Raumbühne mit Rundumprojektion. Viereckig, quadratisch – logisch-mathematisch, wie man’s gern dem Latein unterstellt? Spielraum ist es allemal, was Andreas Jander, Jana Findeklee und Joki Tewes für die Spielzeiteröffnung im Essener Grillo-Theater mit der in den Saal gerückten Bühne erschaffen. Schade nur, dass was von zwei Seiten vom Publikum zu betrachten ist, so einseitig in seiner Interpretation bleibt: Wieviel auch geschrieen, getobt, gerannt und gebloggt wird, am Ende ist und bleibt Thomas Krupas Coriolanus (Tom Gerber) ein Kriegsheld, ein dünkelhafter Haudegen, dessen Stolz man auch Sturheit und Vorurteil nennen könnte – und die andern, die Masse, ob nun Plebejer oder Patrizier, Volsker oder Coriolanus‘ Familie bleiben die Dummen.

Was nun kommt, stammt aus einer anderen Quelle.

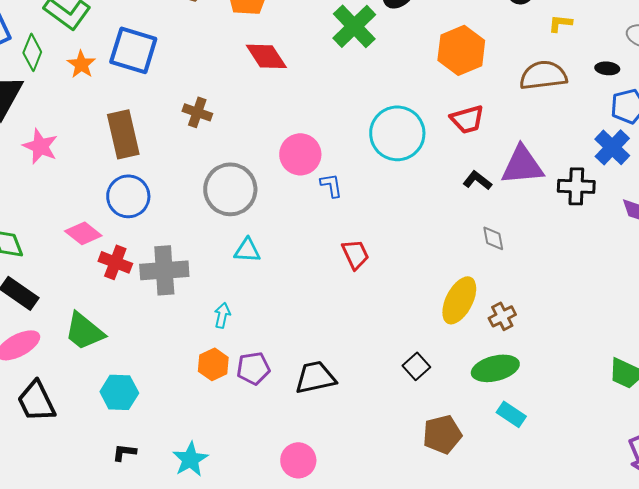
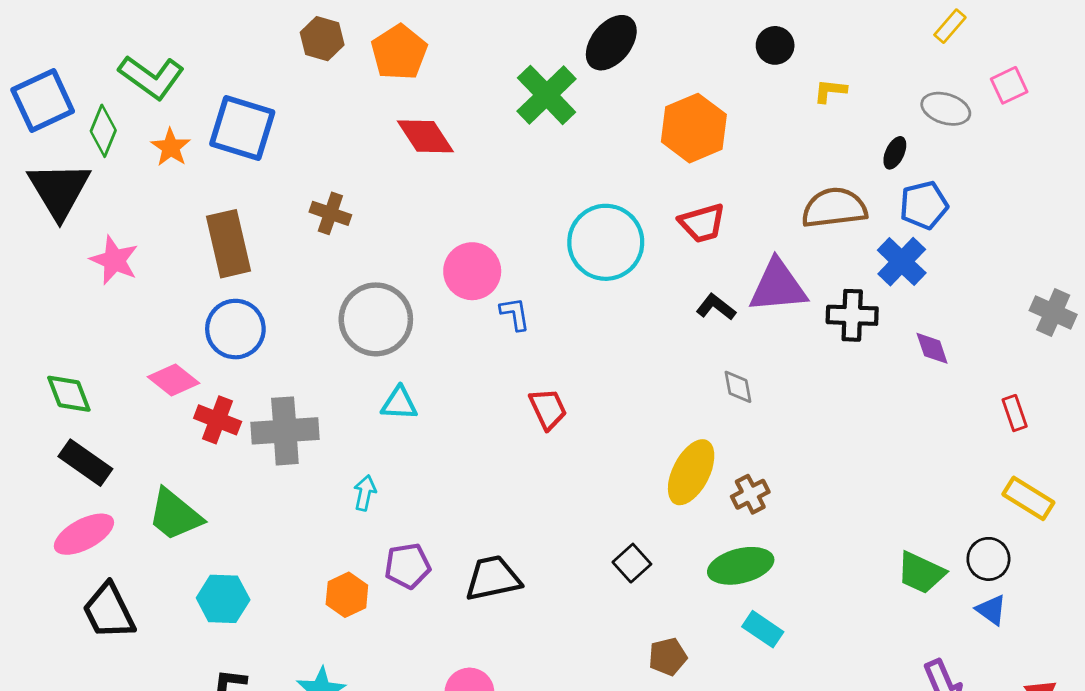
black ellipse: (607, 68) -> (895, 153), turned -70
brown semicircle: (543, 75) -> (834, 208), moved
orange hexagon: (213, 364) -> (347, 595), moved
brown pentagon: (442, 434) -> (668, 657), size x0.7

Ich weiß jedenfalls hinterher kaum mehr, als das dürftige Programmheft und mein rudimentäres Vorwissen über dieses wohl nicht ganz zufällig selten gespielte Shakespearestück hergibt.
So gelungen die Projektionen und Videoeinspielungen an sich sein mögen, so schlüssig es ist, den Botenbericht des elisabethanischen Dramas per Handy auf die Bühne zu holen, was all das soll, erschließt sich nicht — bzw. all die Brüche kommen letztlich nicht zusammen: Die Blogger von heute, die Anzugträger von gestern und morgen, die Anspielungen auf den 2. Weltkrieg (Lisa Jopt in der undankbaren Rolle der Virgilia steckt im Kostüme einer Royal Airforce Helferin, wenn’s darum geht, von ihrem Mann Schonung für die Heimatstadt Rom zu erflehen), die 60er und 70er Jahre (Gerhard Hermann als Menenius spielt nicht nur sehr ansehnlich, er gibt auch einen prima Mick-Jagger-Verschnitt und das unplugged), die Endzeitpunkkostüme der Volsker (wobei Laura Kiehne als Aufidius für mich die mit Abstand beste Figur auf der Bühne wie im Video macht), all das ist ganz hübsch anzusehen, allein, was bringt es? Einzelleistungen und einzelne Momente bleiben bestenfalls am Ende übrig – sofern man im Saal, im Parkett, und nicht auf der Bühne saß, denn dort, so versicherte man mir glaubhaft in der Pause, verstehe man höchstens die Hälfte der Dialoge.
Schade. So viel Aufwand – Guckkasten- in Raumbühnen zu verwandeln und retour kostet ebenso Zeit und Arbeit wie die Statisterie in einer einzigen Massenszene auf die Bühne zu holen, und selbst ein wirklich guter Percussionist wie Simon Camatta, der die ganzen dreieinhalb Stunden auf der Bühne ausharrt, schafft es natürlich nicht, der Schreierei und Rennerei, eben der ganzen viel zu druckvollen Einzeldarstellerei zu sowas wie einem einenden Herzschlag zu verhelfen.
Und das wundert mich dann zutiefst. Denn womit immer ich in der letzten Spielzeit haderte, mit dem Schauspielensemble als solchen hatte ich keine Probleme (außer dem fortgesezten Frust, sie nie in einer wirklich gelungenen Inszenierung auf der großen Bühne zu sehen — wenn man mal vom Shockheaded Peter absieht). Bei der Premiere am Samstag blieb’s jedoch seltsamerweise bei Einzeltätern im mangels Inszenierung unter Wert verkauften Spielraum.
P.S.: Und was mich ungemein nervt: Der Pergamonaltar hat nichts, aber auch rein gar nichts mit dem römischen Reich gleich welcher Periode zu tun. Das Ding stand in Kleinasien und gehört bei allen Datierungsungewissheiten allemal in die (spät)griechische Antike.